What to Look For
Although many young tennis players begin their first instruction using a very lightweight racket, most players find that, as they develop in technique, they need to move up to heavier, shorter and more balanced racket frames. Beginner rackets are designed to be head heavy, around 110 to 115 square inches in head size, and from 8 to 9 ounces in weight. However, as you develop as a player, it would be beneficial to progress to frames that are more evenly balanced, around 100 square inches in head size, and around 10 to 10.5 ounces in weight.

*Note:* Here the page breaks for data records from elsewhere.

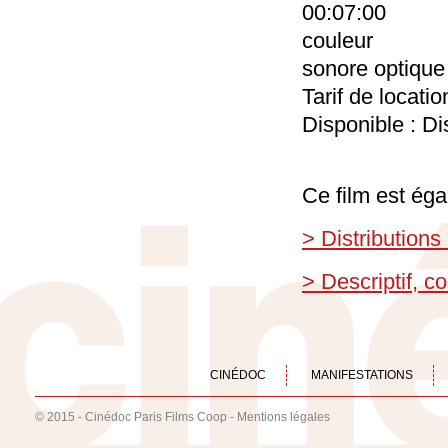
00:07:00
couleur
sonore optique
Tarif de locati
Disponible : Di
Ce film est éga
> Distributions
> Descriptif, 
CINÉDOC
MANIFESTATIONS
© 2015 - Cinédoc Paris Films Coop -
Mentions légales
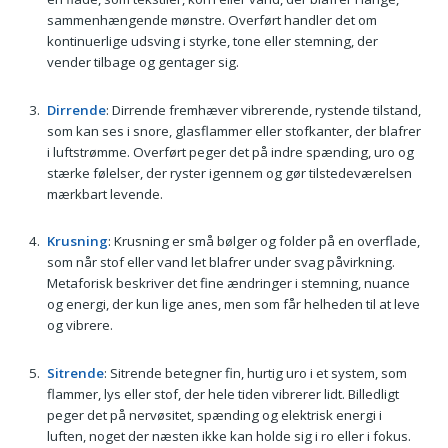
sammenhængende mønstre. Overført handler det om
kontinuerlige udsving i styrke, tone eller stemning, der
vender tilbage og gentager sig.
Dirrende
: Dirrende fremhæver vibrerende, rystende tilstand,
som kan ses i snore, glasflammer eller stofkanter, der blafrer
i luftstrømme. Overført peger det på indre spænding, uro og
stærke følelser, der ryster igennem og gør tilstedeværelsen
mærkbart levende.
Krusning
: Krusning er små bølger og folder på en overflade,
som når stof eller vand let blafrer under svag påvirkning.
Metaforisk beskriver det fine ændringer i stemning, nuance
og energi, der kun lige anes, men som får helheden til at leve
og vibrere.
Sitrende
: Sitrende betegner fin, hurtig uro i et system, som
flammer, lys eller stof, der hele tiden vibrerer lidt. Billedligt
peger det på nervøsitet, spænding og elektrisk energi i
luften, noget der næsten ikke kan holde sig i ro eller i fokus.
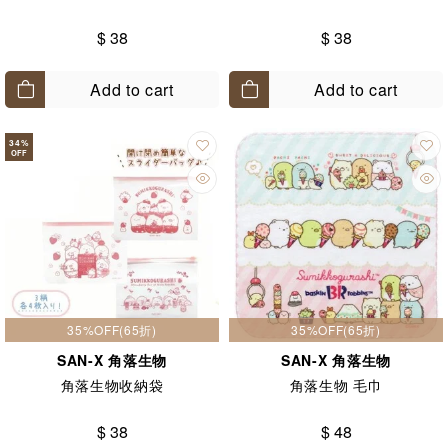
$ 38
$ 38
Add to cart
Add to cart
34
%
OFF
35%OFF(65折)
35%OFF(65折)
SAN-X 角落生物
SAN-X 角落生物
角落生物收納袋
角落生物 毛巾
$ 38
$ 48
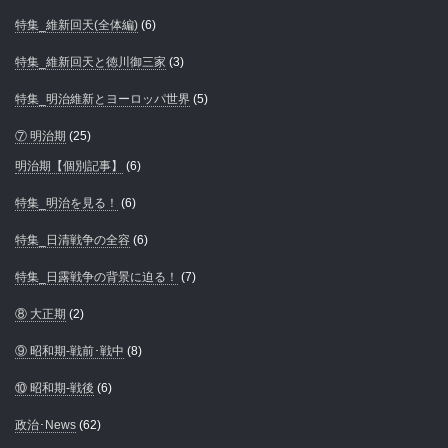
特集_維新回天(全体編)
(6)
特集_維新回天と徳川御三家
(3)
特集_明治維新とヨーロッパ世界
(5)
⑦ 明治期
(25)
明治期【個別記事】
(6)
特集_明治を見る！
(6)
特集_日清戦争の全容
(6)
特集_日露戦争の背景に迫る！
(7)
⑧ 大正期
(2)
⑨ 昭和期-戦前･戦中
(8)
⑩ 昭和期-戦後
(6)
政治･News
(62)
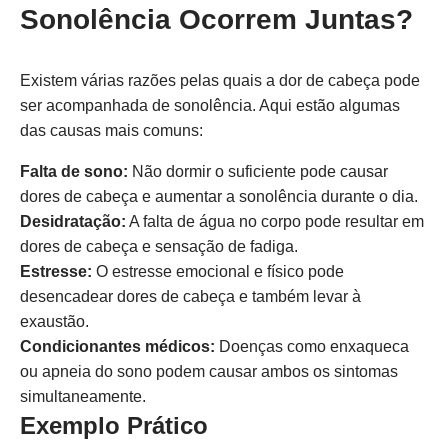
Sonolência Ocorrem Juntas?
Existem várias razões pelas quais a dor de cabeça pode
ser acompanhada de sonolência. Aqui estão algumas
das causas mais comuns:
Falta de sono:
Não dormir o suficiente pode causar
dores de cabeça e aumentar a sonolência durante o dia.
Desidratação:
A falta de água no corpo pode resultar em
dores de cabeça e sensação de fadiga.
Estresse:
O estresse emocional e físico pode
desencadear dores de cabeça e também levar à
exaustão.
Condicionantes médicos:
Doenças como enxaqueca
ou apneia do sono podem causar ambos os sintomas
simultaneamente.
Exemplo Prático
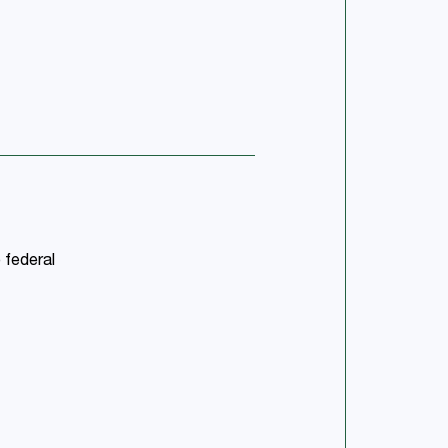
 federal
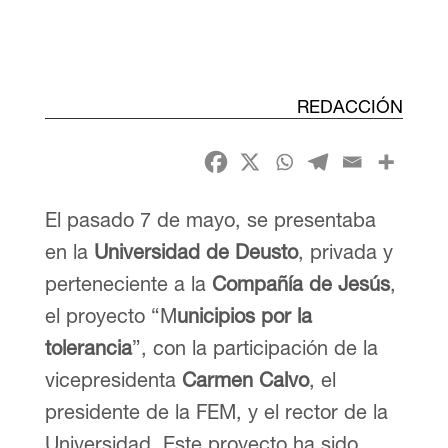
REDACCIÓN
El pasado 7 de mayo, se presentaba
en la
Universidad de Deusto
, privada y
perteneciente a la
Compañía de Jesús
,
el proyecto “M
unicipios por la
tolerancia
”, con la participación de la
vicepresidenta
Carmen Calvo
, el
presidente de la FEM, y el rector de la
Universidad. Este proyecto ha sido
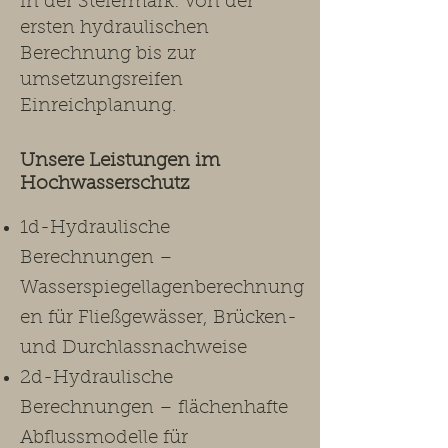
in der Steiermark: von der
ersten hydraulischen
Berechnung bis zur
umsetzungsreifen
Einreichplanung.​
Unsere Leistungen im
Hochwasserschutz ​
1d-Hydraulische
Berechnungen –
Wasserspiegellagenberechnung
en für Fließgewässer, Brücken-
und Durchlassnachweise
2d-Hydraulische
Berechnungen – flächenhafte
Abflussmodelle für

One common pitfall that many intermediate tennis players commonly make is buying a racket that doesn't suit every facet of their game. Although many players like to use a heavier racket to hit from the baseline for added control and accuracy, others like to use lighter-weight rackets for more speed and agility at the net. However, if you like to play both at the baseline and at the net, you need to find a racket whose weight suits both game types comfortably.
Where to Buy
You can find intermediate racket frames at most sporting goods stores. Many of these stores sell older model frames for largely discounted prices and generally offer very good return policies, provided that the frame doesn't have any significant damage done to it. However, if you are interested in higher quality, top-of-the-line intermediate racket frames, you should begin looking at tennis pro shops like Golfsmith, or online at warehouses like Tennis-Warehouse.com
Most rackets for intermediate players sold at sporting goods stores range from $29.99 to over $200; they generally come pre-strung. If you're an intermediate player still testing out frames, this option is typically your best bet because you will be able to purchase a high quality frame for a very reasonable price. However, if you are already sure of the racket type that you want and have a little more money to spend, tennis pro shops sell top-of-the-line rackets for anywhere from $150 to $300; these typically are sold without strings. Although it's more money up front, if you are sure that you are comfortable with the racket you've chosen, it will be a good investment in the long run.
If you are still unsure of the type of racket that you want, you might consider testing a few different frames. Most tennis pro shops rent out rackets for $10 to $15 per frame; the rackets can be taken out of the store and used for the whole day. Some online outlets will also let you test out multiple frames for as long as a week. Once you've hit around with a few different frames and have found one that you like, you can return the racket and shop around for the racket either in stores or online.